Farzaneh Nadi, Vali Derhami, Farinaz Alamiyan Harandi,
Volume 18, Issue 2 (Journal of Control, V.18, N.2 Summer 2024)
Abstract
This paper presents a new method for using data collected from the agent's random movement in the environment for the initial adjustment of parameters of a controller with a fuzzy reinforcement learning structure. Slow learning speed and high failure rates during training are two major challenges in such structures. The initial parameterization of the fuzzy system can be a suitable solution to address these challenges. In this paper, the method of discrete value iteration is extended to continuous without relying on derivative based methods to initialize the parameters of the fuzzy system. First, random interaction with the environment is used to collect relevant data. Since the state space is continuous, the data is appropriately clustered and each cluster is considered as a state. Then, by generalizing the standard value iteration method to the continuous, the transition probability matrix and the immediate reward expectation matrix are calculated. Using the results of this stage, the initial parameterization of the fuzzy reinforcement learning structure is performed. Subsequently, these parameters are fine-tuned using reinforcement learning. The proposed method is called "Value Iteration based Fuzzy Reinforcement Learning" and is used in the problem of target following robots. The experimental results indicate a significant improvement in the performance of the proposed method in the problem of target following robots.
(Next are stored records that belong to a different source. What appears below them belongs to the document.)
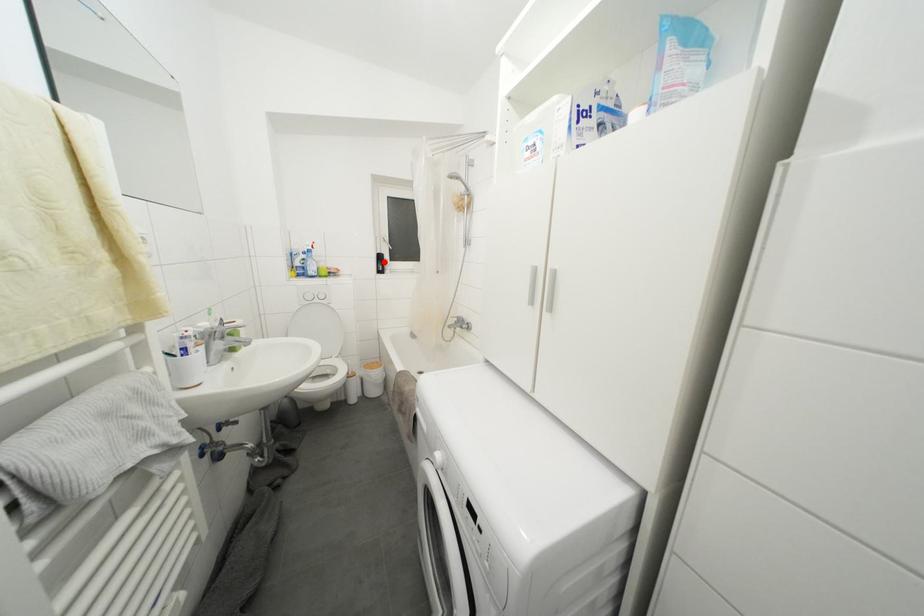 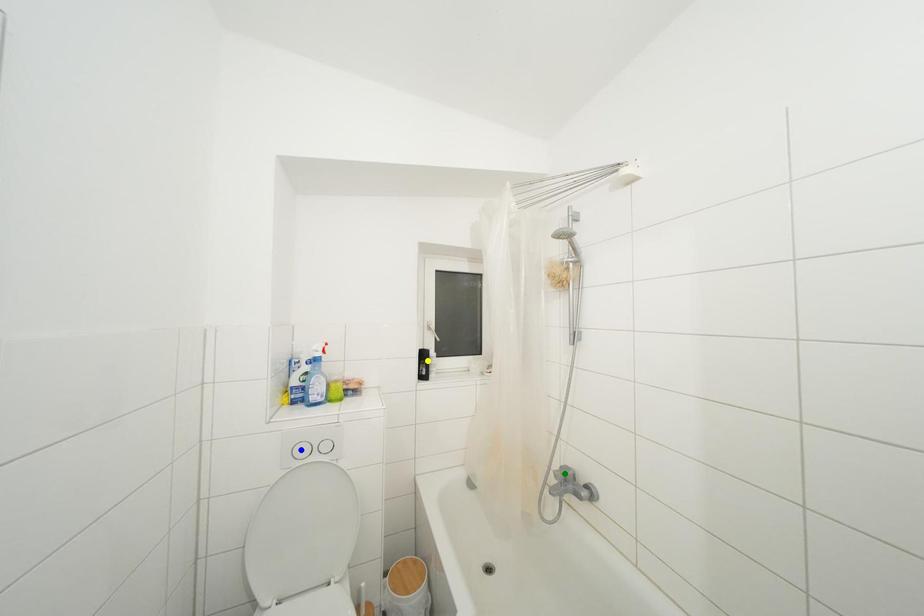 Question: I am providing you with two images of the same scene from different viewpoints. A red point is marked on the first image. You are given multiple points on the second image. Which mark in image 2 goes with the point in image 1?

Choices:
 (A) green point
 (B) yellow point
 (C) blue point

Answer: (B) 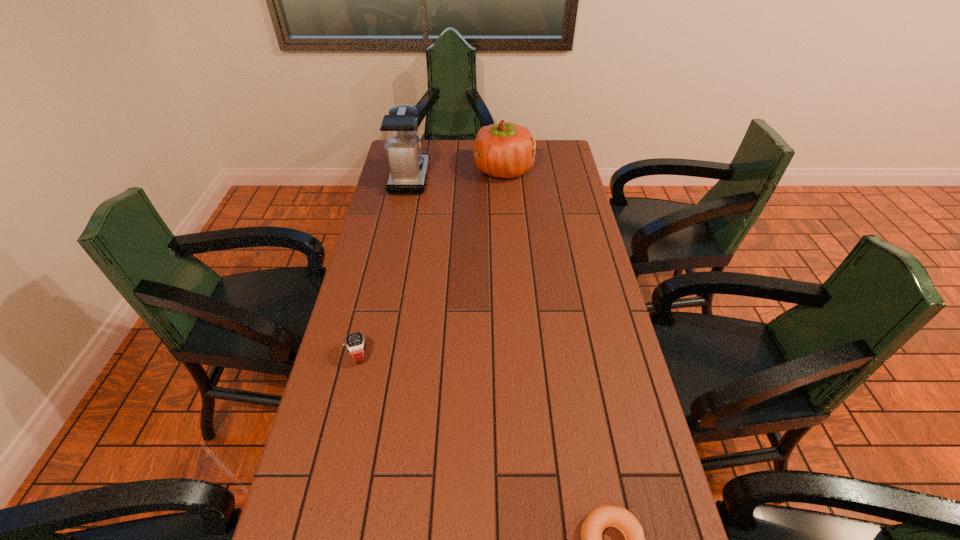 Identify the location of pumpkin that is at the far edge. This screenshot has width=960, height=540. (506, 150).

Identify the location of coffee maker present at the left edge. (399, 130).

Image resolution: width=960 pixels, height=540 pixels. Identify the location of watch that is at the left edge. (355, 343).

Locate an element on the screen. This screenshot has height=540, width=960. object at the far left corner is located at coordinates pos(399,130).

The width and height of the screenshot is (960, 540). Identify the location of free space at the far edge. (471, 158).

The image size is (960, 540). I want to click on blank space at the left edge, so click(366, 394).

In the image, there is a desktop. At what (x,y) coordinates should I click in order to perform the action: click on free space at the right edge. Please return your answer as a coordinate pair (x, y). The width and height of the screenshot is (960, 540). Looking at the image, I should click on (540, 198).

This screenshot has height=540, width=960. Identify the location of vacant space at the far right corner of the desktop. (551, 155).

What are the coordinates of `vacant point located between the coffee maker and the third shortest object` in the screenshot? It's located at (457, 174).

This screenshot has width=960, height=540. Identify the location of vacant area between the tallest object and the pumpkin. (457, 174). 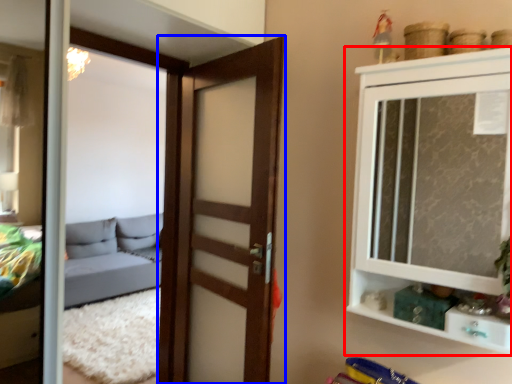 Question: Among these objects, which one is farthest to the camera, cupboard (highlighted by a red box) or door (highlighted by a blue box)?

Choices:
 (A) cupboard
 (B) door

Answer: (B) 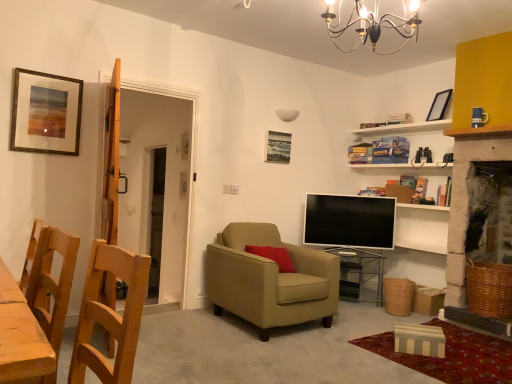 Where is `free space in front of transparent glass table at center`? Image resolution: width=512 pixels, height=384 pixels. free space in front of transparent glass table at center is located at coordinates (357, 309). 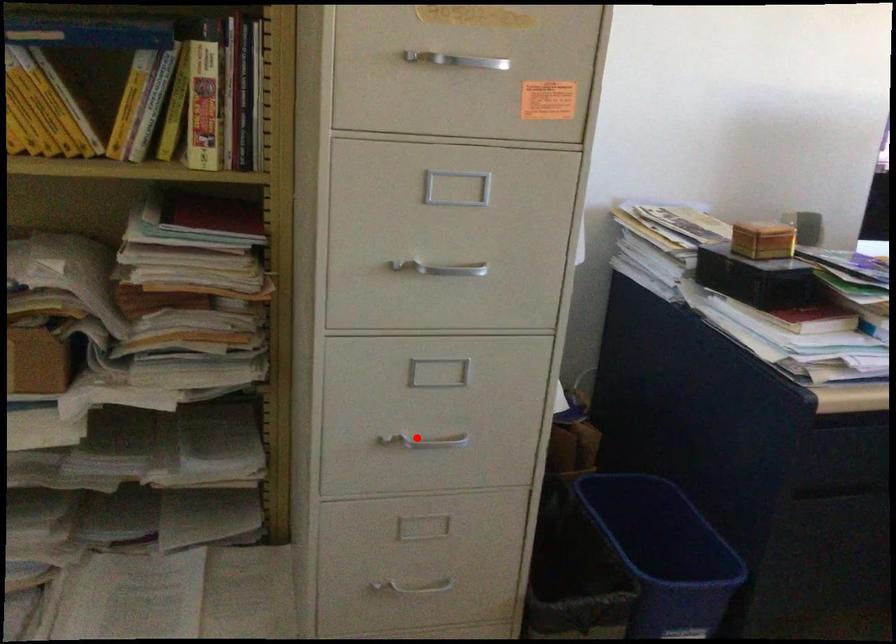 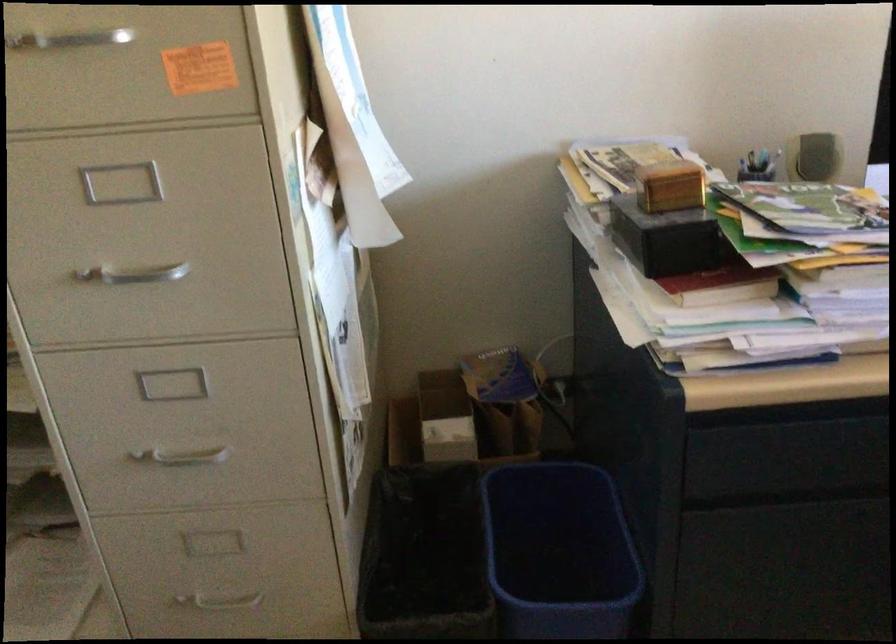 Question: I am providing you with two images of the same scene from different viewpoints. A red point is shown in image1. For the corresponding object point in image2, is it positioned nearer or farther from the camera?

Choices:
 (A) Nearer
 (B) Farther

Answer: (A)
Morteza Firouzabadii, Ahmad Reza Vali, Abdorreza Kashaninia,
Volume 18, Issue 3 (Journal of Control, V.18, N.3 Fall 2024)
Abstract
The event-triggered approach is a scheduling strategy designed to reduce the frequency of control signal updates over time, aiming to enhance overall system efficiency concerning energy consumption and network bandwidth, while maintaining the stability and performance of the control system. This paper investigates the problem of designing an event-based controller for linear time invariant (LTI) systems in the presence of mismatched external disturbances. It is assumed that certain state variables can be directly measured as outputs. The design of an event trigger sliding mode observer is investigated by incorporating a Luenberger observer to meet the H_∞ performance requirements. A sliding mode controller is designed using the Lyapunov method to ensure that the system trajectories remain within the predefined sliding surface. Furthermore, the tuning parameters of the sliding surface and the state observer are calculated using linear matrix inequality (LMI) to achieve asymptotic stability of the sliding mode dynamics with a prescribed H_∞ index. Finally, a non-zero lower bound for the minimum inter-event interval is determined to prevent Zeno phenomena. Then, two numerical examples are provided to demonstrate the performance of the developed controller. Simulation results indicate that, besides achieving the objective of stabilizing the closed-loop system, the control commands generated by the controller are significantly reduced.